The Hyundai Pony was Korea’s first mass-produced car and went on to be a bestseller around the world, including Canada where it was the country’s largest-selling car in the ‘80s. Wags have observed that the reason for the sales was likely that owners needed to buy a second car for spare parts as the Pony had the reliability of a grenade with the pin pulled.

It was definitely a car that made motorists nostalgic for the Yugo. But it was cheap so it sold. This reputation for cheap, fragile, tinny cars haunted Korean manufacturers through subsequent iterations of models, which soon became fodder for late-night standup jokes:

  • Why do Hyundais have heated rear windows? To keep your hands warm while you push
  • What’s on the back cover of the Hyundai owner’s manual? The bus schedule
  • What is a Hyundai at the top of a hill? A miracle
  • How do you double the value of a Hyundai? Fill the tank

#1 in Customer Loyalty? Hyundai?

After decades of being the butt of jokes, Hyundai suddenly leapt ahead not only of its own embarrassing brand identity but the entire automotive market. By massively revising (read: revolutionizing) their product line they gained market share faster than any car manufacturer in history.

Both Experian and Kelley BlueBook rated Hyundai as the number one brand in customer loyalty, and yes, that means that the formerly lowly little Korean brand beats Mercedes Benz, BMW, Audi and any other luxury brand you can name.

Hyundai’s Magic Trick

What Hyundai did to pull off this magic trick was basically throw out the blueprints along with the drawing board. The latest cars bear no resemblance to the econoboxes that sullied their dealerships just a few years ago.

Their entry level Accent is now soundly beating standard-bearers Honda’s Civic and Toyota’s Corolla on every possible level: build quality, performance, fuel economy, styling and price.

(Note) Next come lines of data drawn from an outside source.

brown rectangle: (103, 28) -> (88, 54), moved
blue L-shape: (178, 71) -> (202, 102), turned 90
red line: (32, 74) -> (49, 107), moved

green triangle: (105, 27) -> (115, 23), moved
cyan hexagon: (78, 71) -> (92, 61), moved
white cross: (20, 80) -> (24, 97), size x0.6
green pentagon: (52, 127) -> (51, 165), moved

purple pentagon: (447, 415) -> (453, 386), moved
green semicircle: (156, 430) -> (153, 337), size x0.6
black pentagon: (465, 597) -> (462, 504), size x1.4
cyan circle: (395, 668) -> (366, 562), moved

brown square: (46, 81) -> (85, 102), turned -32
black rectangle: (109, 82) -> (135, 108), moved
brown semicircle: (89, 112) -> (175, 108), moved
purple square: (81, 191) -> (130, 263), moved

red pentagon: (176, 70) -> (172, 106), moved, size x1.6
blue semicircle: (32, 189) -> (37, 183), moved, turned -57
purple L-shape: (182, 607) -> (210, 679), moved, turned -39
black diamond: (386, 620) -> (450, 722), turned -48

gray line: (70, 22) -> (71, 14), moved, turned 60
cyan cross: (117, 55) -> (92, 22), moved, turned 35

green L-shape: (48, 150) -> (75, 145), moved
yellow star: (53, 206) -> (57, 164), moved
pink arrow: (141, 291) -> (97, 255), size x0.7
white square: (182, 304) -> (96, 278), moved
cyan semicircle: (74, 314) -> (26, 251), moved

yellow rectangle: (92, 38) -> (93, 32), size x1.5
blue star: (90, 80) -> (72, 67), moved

The same applies to their thoroughly reimagined product line all the way up to their luxocruiser Equus which takes direct aim at unimaginably august automobiles such as the BMW 7-Series, Mercedes S-Class and Audi A8… and trounces them mercilessly. The Equus even comes in a stretch limousine version!

A Hyundai Limo. Really!

Any Rip Van Winkle waking up to the prospect of a Hyundai limo could certainly be forgiven for thinking he is in another dimension. The re-creation of Hyundai from a purveyor of slovenly student/secretary econocommuters to the positioning of an entire full-fledged product line that shellacs the competition from any nation and at any price point was accomplished by:

  • Ignoring the past – Determining that its Pony/Excel past was no more relevant to its future than the Edsel is to Ford’s, Hyundai unapologetically aspired to the aura of a world-class brand.
  • Building the best – Quality has always been and continues to be a primary driver of sales in any product. By thoroughly reengineering and revitalizing its entire production paradigm, Hyundai has matched or exceeded its competition.
  • Making it look good – Hyundai’s swoopy styling has been widely lauded.
  • Providing value – Hyundai’s quality is available at far less than its competitors’ comparable models. Hyundais are generally 10-20% cheaper than what would be expected for a similar car, thus powerfully appealing to recession-weary consumers.

Invoking Public Amnesia

Any brand can emulate the Hyundai turnaround business model: All it takes is to realize that no matter what your company’s niche or reputation, it can be thoroughly rehabilitated by offering jaw-dropping products at the best prices around. All of a sudden no one will remember what borderline junk you were trying to push in 2005, 1995 or before, as they’ll be too busy stampeding to your checkout.

How Hyundai managed to leapfrog from ugly duckling to perfect princess is a study in how any brand can reinvent itself in the blink of an eye to gain a phenomenal competitive advantage. It also speaks volumes as to how short the brand memory of the public really is. If your brand can invent the better mousetrap, then it is still true that the world will beat a path to your door.